Шухарт встал, подошел к Смирному и взглянул в его глаза.
– Что, гнида, деньжат захотелось? – прошипел он, выпуская дым в лицо Смирному.
– Где Шар, Рыжий? – спросил Смирный. – Мне нужен Шар.
Шухарт хохотнул.
– Ишь ты? А то я не знаю! Он тебе так нужен, что ты грохнул солдатика, которому, между прочим, девятнадцать годков стукнуло недавно да мать одна больная в забытом селе живет. Пока еще живет... Тебе он так нужен, что ты вырезал более ста детишек, пробираясь сюда. Вместе с их матерями...
– Но... откуда же здесь они... они ведь...
Смирный шлепнулся в воду и закрыл лицо руками, покачиваясь.
– А, так ты благодетель! – издевался Шухарт, шлепая по воде своими длинными ногами. – Подумаешь, смерть нескольких в сравнении с великой целью! У тебя ведь великая цель, правда? Да, у всех великая цель! Только вот знаешь, чем это оборачивается? Хочешь ведь пожелать всем счастья, большого и даром, а в башке твоей где-то маленькой искоркой промелькнула мысль: «Зелененьких бы мне побольше, детишки вот голодные сидят, сам горбачусь, как проклятый, с хабаром туда-сюда, под смертью хожу, сколько ж можно-то»... И все. Все, понимаешь! Эта маленькая ложь становится единственной большой правдой и перечеркивает показное благородство!

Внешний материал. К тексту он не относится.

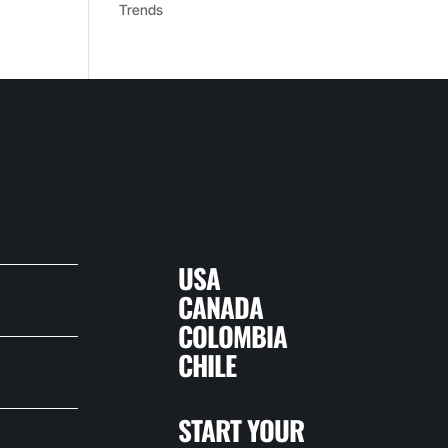
Trends
USA
CANADA
COLOMBIA
CHILE
START YOUR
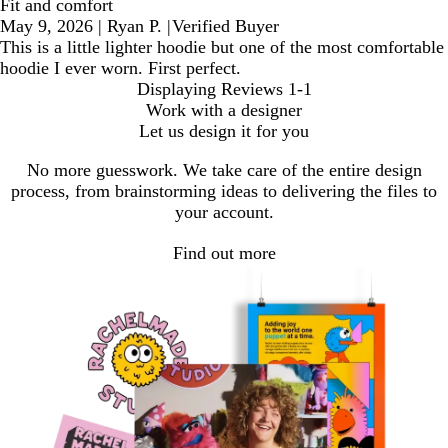
Fit and comfort
May 9, 2026
|
Ryan P.
|
Verified Buyer
This is a little lighter hoodie but one of the most comfortable
hoodie I ever worn. First perfect.
Displaying Reviews
1-1
Work with a designer
Let us design it for you
No more guesswork. We take care of the entire design
process, from brainstorming ideas to delivering the files to
your account.
Find out more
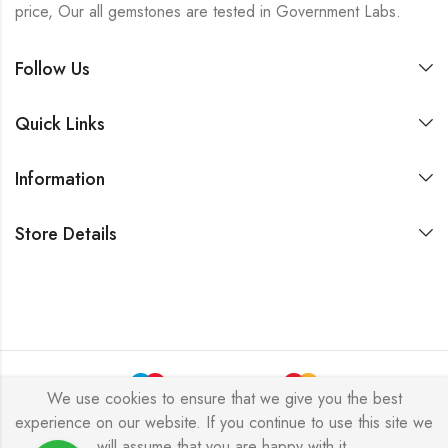
price, Our all gemstones are tested in Government Labs.
Follow Us
Quick Links
Information
Store Details
We use cookies to ensure that we give you the best
experience on our website. If you continue to use this site we
Copyright © 2024 Akansha Gems. All rights reserved.
will assume that you are happy with it.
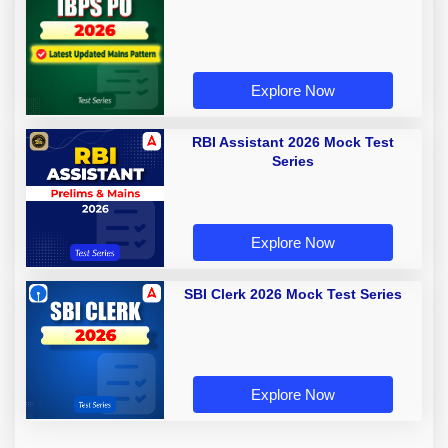
Explore Now
RBI Assistant 2026 Mock Test
Series
Explore Now
SBI Clerk 2026 Mock Test Series
Explore Now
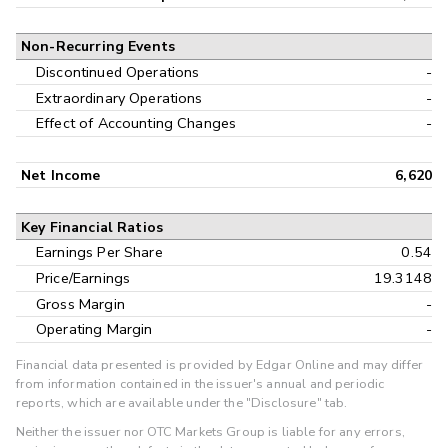
Non-Recurring Events
Discontinued Operations
-
Extraordinary Operations
-
Effect of Accounting Changes
-
Net Income
6,620
Key Financial Ratios
Earnings Per Share
0.54
Price/Earnings
19.3148
Gross Margin
-
Operating Margin
-
Financial data presented is provided by Edgar Online and may differ
from information contained in the issuer's annual and periodic
reports, which are available under the "Disclosure" tab.
Neither the issuer nor OTC Markets Group is liable for any errors,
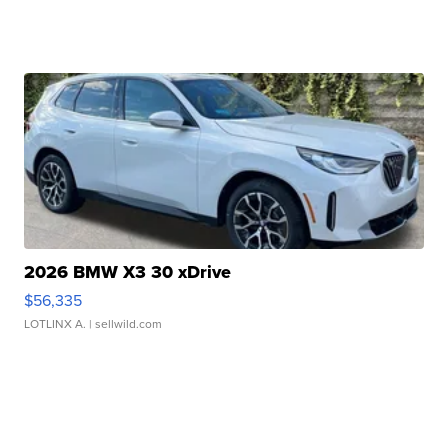
2026 BMW X3 30 xDrive
$56,335
LOTLINX A.
| sellwild.com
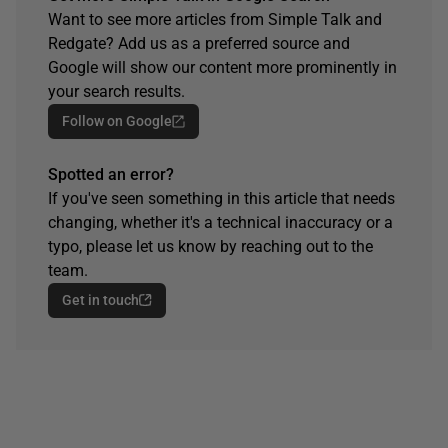
Want to see more articles from Simple Talk and
Redgate? Add us as a preferred source and
Google will show our content more prominently in
your search results.
Follow on Google
Spotted an error?
If you've seen something in this article that needs
changing, whether it's a technical inaccuracy or a
typo, please let us know by reaching out to the
team.
Get in touch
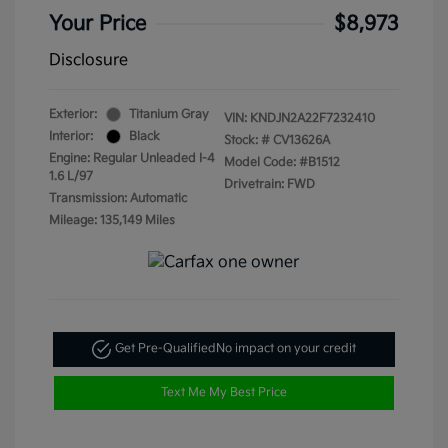
Your Price
$8,973
Disclosure
Exterior:
Titanium Gray
VIN:
KNDJN2A22F7232410
Interior:
Black
Stock: #
CV13626A
Engine: Regular Unleaded I-4
Model Code: #B1512
1.6 L/97
Drivetrain: FWD
Transmission: Automatic
Mileage: 135,149 Miles
Get Pre-Qualified
No impact on your credit
Text Me My Best Price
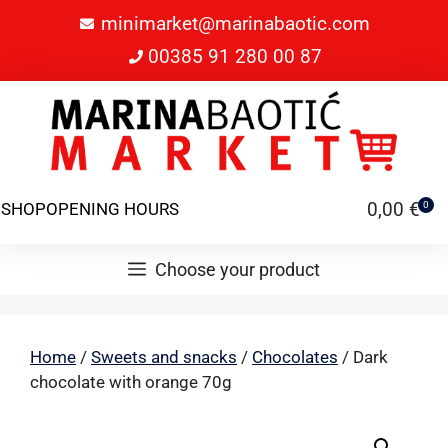
minimarket@marinabaotic.com
00385 91 280 00 87
0,00
€
SHOP
OPENING HOURS
0
Choose your product
Home
/
Sweets and snacks
/
Chocolates
/ Dark
chocolate with orange 70g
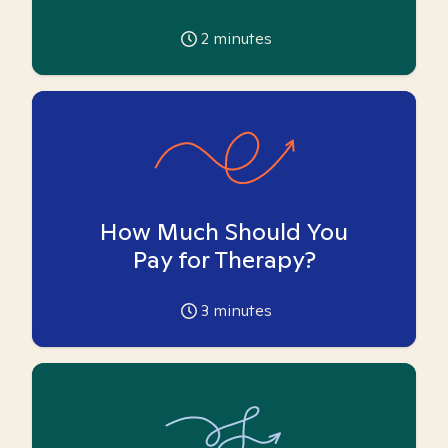
2
minutes
How Much Should You
Pay for Therapy?
3
minutes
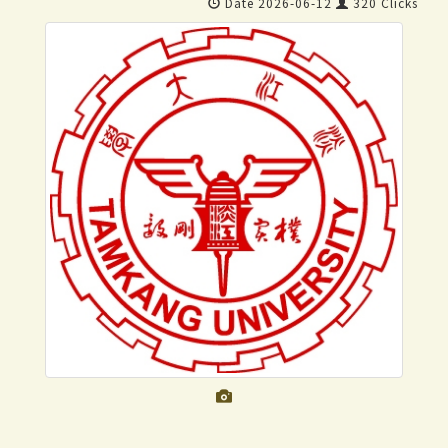
Date 2026-06-12
320 Clicks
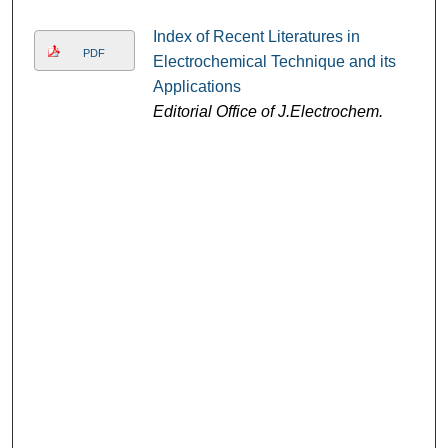
Index of Recent Literatures in
PDF
Electrochemical Technique and its
Applications
Editorial Office of J.Electrochem.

Смирный застонал, не отрывая рук от лица.
– Мы устроены так, понимаешь? Каждый о своей шкуре печется. Вот ты, Смирницкий... Посмотри на себя. Ты ведь обижен. Ты обижен на всех! С тобой несправедливо обошлись, выкинули из НИИ, бросила жена, сынишка тебя и не знает совсем, ты пил, страшно пил, потом переехал сюда и что? Стал ходить в Зону, да, сталкер ты теперь, доказал себе, что мужик. Но обида в тебе росла – там капля, тут капля...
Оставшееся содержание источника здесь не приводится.